→ TO DO
Repeat the listing exactly as given, omitting every image.

[Start of section]

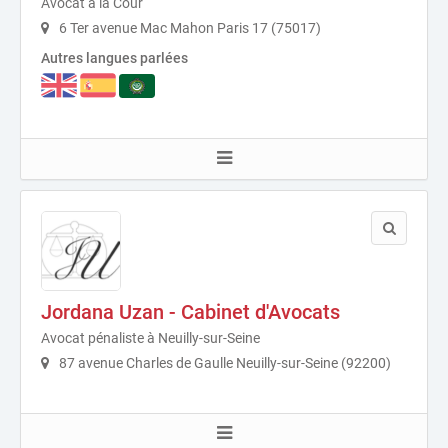
Avocat à la Cour
6 Ter avenue Mac Mahon Paris 17 (75017)
Autres langues parlées
Jordana Uzan - Cabinet d'Avocats
Avocat pénaliste à Neuilly-sur-Seine
87 avenue Charles de Gaulle Neuilly-sur-Seine (92200)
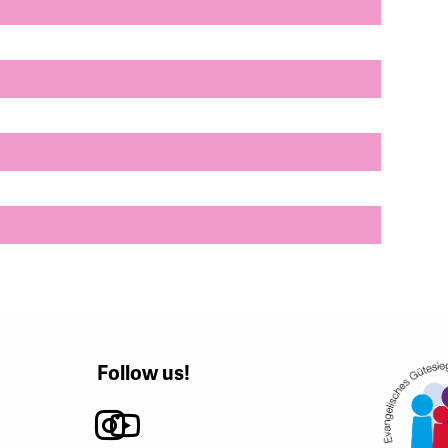
Follow us!
Instagram
Youtube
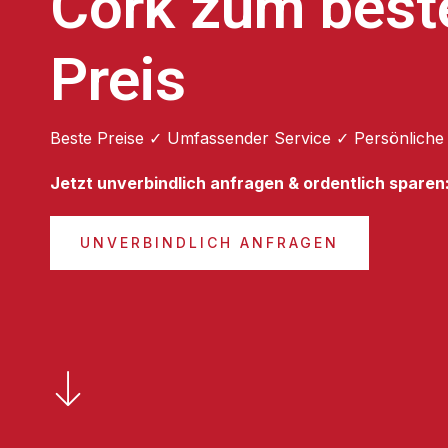
Cork zum best
Preis
Beste Preise ✓ Umfassender Service ✓ Persönliche
Jetzt unverbindlich anfragen & ordentlich sparen
UNVERBINDLICH ANFRAGEN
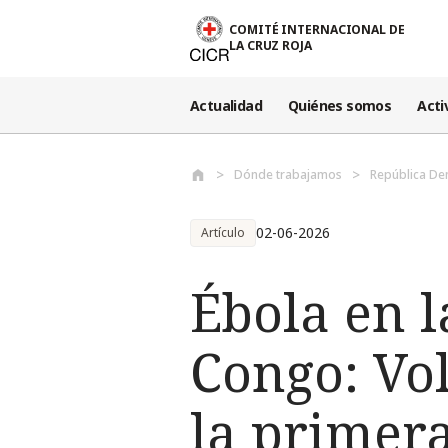
Pasar al contenido principal
COMITÉ INTERNACIONAL DE
LA CRUZ ROJA
Actualidad
Quiénes somos
Acti
Dónde trabajamos
República De
02-06-2026
Artículo
Ébola en 
Congo: Vol
la primera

[End of section]

→ SOLUTION TO THE PROBLEM
Avocat à la Cour
6 Ter avenue Mac Mahon Paris 17 (75017)
Autres langues parlées
Jordana Uzan - Cabinet d'Avocats
Avocat pénaliste à Neuilly-sur-Seine
87 avenue Charles de Gaulle Neuilly-sur-Seine (92200)
Follow us!
Instagram
Youtube
Cork zum best
Preis
Beste Preise ✓ Umfassender Service ✓ Persönliche
Jetzt unverbindlich anfragen & ordentlich sparen
UNVERBINDLICH ANFRAGEN
Pasar al contenido principal
COMITÉ INTERNACIONAL DE
LA CRUZ ROJA
Actualidad
Quiénes somos
Acti
Dónde trabajamos
República De
02-06-2026
Artículo
Ébola en 
Congo: Vol
la primera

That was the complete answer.